On 3 September 2019, at Regional Committee 72nd of WHO South-East Region held in New Delhi, India, Dr Poonam Khetrapal Singh, Regional Director of WHO South-East Asia Region presented the award of public health achievement on Hepatitis B Control to Thailand’s Deputy Minister of Public Health, Mr Sathit Pitutecha. The ministry has been leading the country’s efforts to reduce the disease prevalence to less than one percent among five-year-old, significantly reduces chronic infections and cases of liver cancer and cirrhosis in adulthood.
Thailand has achieved the hepatitis B control target ahead of time. A key target to measure hepatitis B control in WHO South-East Asia region is reaching < 1% prevalence of hepatitis B surface antigen (HBsAg) among 5 years old children in 2020. Thailand has started introducing HepB vaccine nationwide in 1992 with the birth dose providing within 24 hours after birth and subsequent doses given at 4 and 6 months. Since 2008, four doses of HepB vaccine have been provided to children at birth, 2,4 and 6 months.
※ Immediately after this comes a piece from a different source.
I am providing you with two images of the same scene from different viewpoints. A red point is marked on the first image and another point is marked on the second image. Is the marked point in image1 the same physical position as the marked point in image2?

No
Baby born with HBsAg positive mother receives one addition dose at age of 1 month.
Key pillars lead to Thailand’s success on HepB control include
- Investment in Research works/ Country own research capacity
- Strong technical body exists to guide immunization practice in the country
- Clear steps and guidelines for programmatic decision making in place
- Strong health service system (PHC/UHC) with quality health staff working on maternal and child and expanded programme of immunization including community health worker networks throughout the country
Globally, 257 million people are living with chronic hepatitis B virus (HBV) infections. Among them, 39 million (15% of the global number) are living in the World Health Organization (WHO) South-East Asia Region (SEAR) . They represent 2% of the total population of the Region. It is estimated that annually 296 000 people die of hepatitis B in the Region . Most are from liver cirrhosis and liver cancer, the consequences of chronic HBV infection.
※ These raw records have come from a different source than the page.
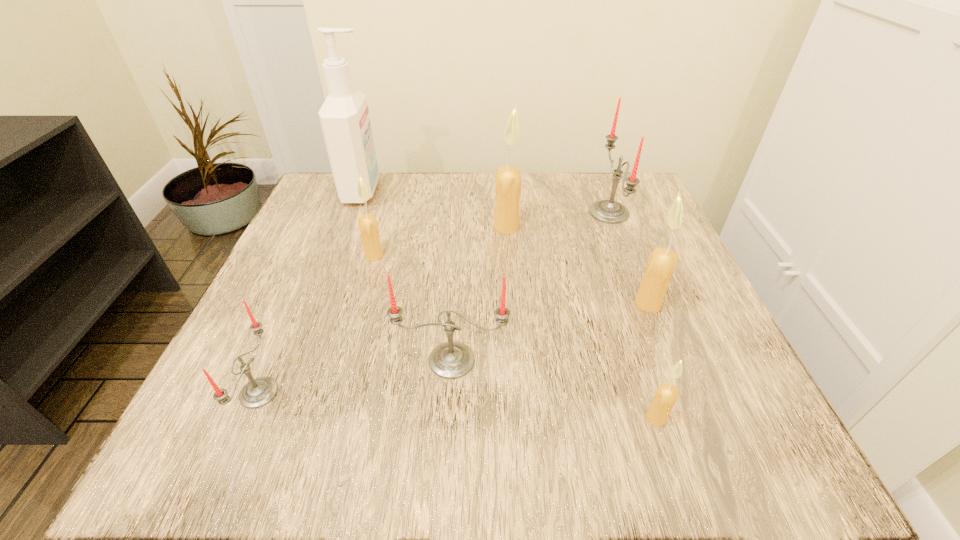 At what (x,y) coordinates should I click in order to perform the action: click on vacant area that lies between the seventh shortest object and the third farthest cream candle. Please return your answer as a coordinate pair (x, y). This screenshot has height=540, width=960. Looking at the image, I should click on (577, 265).

Identify the location of unoccupied position between the seventh shortest object and the fourth nearest candle. (577, 265).

This screenshot has width=960, height=540. I want to click on free area in between the biggest cream candle and the leftmost candle, so click(x=383, y=310).

This screenshot has height=540, width=960. In order to click on free space between the fifth nearest object and the second smallest red candle in this screenshot , I will do `click(413, 308)`.

The image size is (960, 540). What are the coordinates of `free spot between the nearest cream candle and the smallest red candle` in the screenshot? It's located at (457, 406).

Where is `vacant area between the third cream candle from left to right and the second biggest cream candle`? The image size is (960, 540). vacant area between the third cream candle from left to right and the second biggest cream candle is located at coordinates (652, 361).

Where is `free space between the tallest candle and the second candle from left to right`? free space between the tallest candle and the second candle from left to right is located at coordinates (441, 241).

At what (x,y) coordinates should I click in order to perform the action: click on empty location between the fourth nearest candle and the biggest cream candle. Please return your answer as a coordinate pair (x, y). This screenshot has width=960, height=540. Looking at the image, I should click on (577, 265).

At what (x,y) coordinates should I click in order to perform the action: click on free space between the tallest candle and the farthest red candle. Please return your answer as a coordinate pair (x, y). The width and height of the screenshot is (960, 540). Looking at the image, I should click on (558, 220).

Find the location of `object that stands as the second closest to the second red candle from left to right`. object that stands as the second closest to the second red candle from left to right is located at coordinates (667, 394). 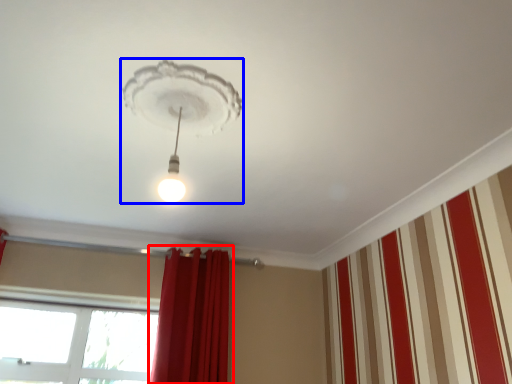 Question: Which of the following is the closest to the observer, curtain (highlighted by a red box) or lamp (highlighted by a blue box)?

Choices:
 (A) curtain
 (B) lamp

Answer: (B) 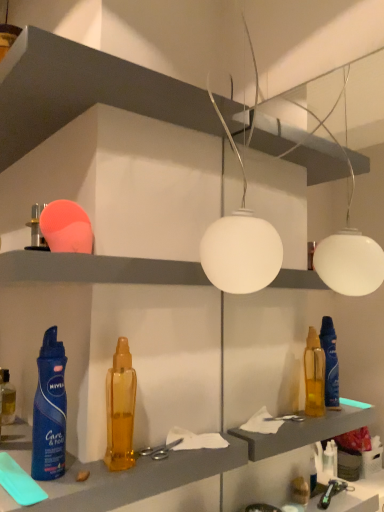 Question: Is point (248, 243) closer or farther from the camera than point (46, 347)?

Choices:
 (A) farther
 (B) closer

Answer: (B)

Question: In terms of height, does white matte globe at center look taller or shorter compared to blue matte spray can at lower left, which is the 1th bottle from front to back?

Choices:
 (A) tall
 (B) short

Answer: (A)

Question: Estimate the real-world distances between objects in this image. Which object is closer to the translucent amber bottle at center, the 2th bottle when ordered from back to front?

Choices:
 (A) matte plastic shelf at upper center, arranged as the first shelf when ordered from the bottom
 (B) white matte shelf at upper center, arranged as the first shelf when viewed from the top
 (C) blue matte spray can at lower left, which is the 1th bottle from front to back
 (D) silver metallic scissors at center
 (E) white matte globe at center

Answer: (D)

Question: Which of these objects is positioned farthest from the silver metallic scissors at center?

Choices:
 (A) translucent amber bottle at lower left, acting as the first bottle starting from the left
 (B) white matte shelf at upper center, arranged as the first shelf when viewed from the top
 (C) translucent plastic bottle at center
 (D) matte plastic shelf at upper center, the 2th shelf positioned from the top
 (E) blue matte spray can at lower left, placed as the 2th bottle when sorted from left to right

Answer: (B) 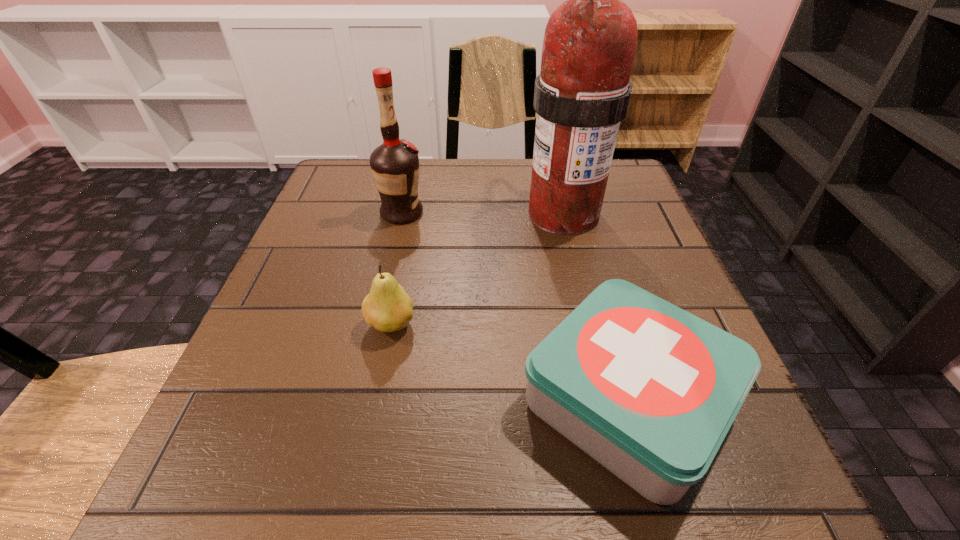 Where is `free location that satisfies the following two spatial constraints: 1. on the back side of the first-aid kit; 2. on the front and back of the liquor`? This screenshot has width=960, height=540. free location that satisfies the following two spatial constraints: 1. on the back side of the first-aid kit; 2. on the front and back of the liquor is located at coordinates (576, 213).

Where is `free space that satisfies the following two spatial constraints: 1. on the front and back of the second tallest object; 2. on the left side of the first-aid kit`? The image size is (960, 540). free space that satisfies the following two spatial constraints: 1. on the front and back of the second tallest object; 2. on the left side of the first-aid kit is located at coordinates (360, 400).

Locate an element on the screen. Image resolution: width=960 pixels, height=540 pixels. free space that satisfies the following two spatial constraints: 1. on the front and back of the pear; 2. on the right side of the liquor is located at coordinates (377, 324).

Image resolution: width=960 pixels, height=540 pixels. What are the coordinates of `free space that satisfies the following two spatial constraints: 1. at the nozzle of the fire extinguisher; 2. on the front and back of the third shortest object` in the screenshot? It's located at tap(564, 213).

Identify the location of free location that satisfies the following two spatial constraints: 1. on the front and back of the liquor; 2. on the back side of the first-aid kit. (360, 400).

You are a GUI agent. You are given a task and a screenshot of the screen. Output one action in this format:
    pyautogui.click(x=<x>, y=<y>)
    Task: Click on the vacant point that satisfies the following two spatial constraints: 1. on the front and back of the liquor; 2. on the left side of the shortest object
    The height and width of the screenshot is (540, 960).
    Given the screenshot: What is the action you would take?
    pyautogui.click(x=360, y=400)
Prevention of HBV infections relies on (i) three-dose hepatitis B vaccine for infants, (ii) prevention of mother-to-child transmission of HBV with birth-dose vaccine and other approaches in the near future, such as routine testing and treatment of pregnant women, (iii) blood, injection and surgical safety, and (iv) harm reduction for people who inject drugs. Prevention works and is documented as being cost–effective. There is a new generation of highly effective medicines available for treating chronic HBV infections and lifelong treatment can suppress HBV replication. Economic analysis in several countries indicates that population-based approaches to test and treat would also be cost–effective.
The risk of progression to chronic HBV infection is inversely related to the age at infection. Chronic HBV infection develops in 90% of infants infected before 1 year of age, in 25-50% of children infected at 1-5 years of age and in 5-10% of persons infected after 5 years of age (WHO position paper on hepatitis B vaccines 2017). Hepatitis B can be prevented by a safe and effective vaccine. Over 95% healthy infants develop protective antibody after the primary series of the vaccine and remain protected against the virus for at least 30 years . Since perinatal or early postnatal transmission is the most important source of chronic HBV infection, a birth dose of hepatitis B vaccine (HepB) should be given as soon as possible after birth, ideally within 24 hours.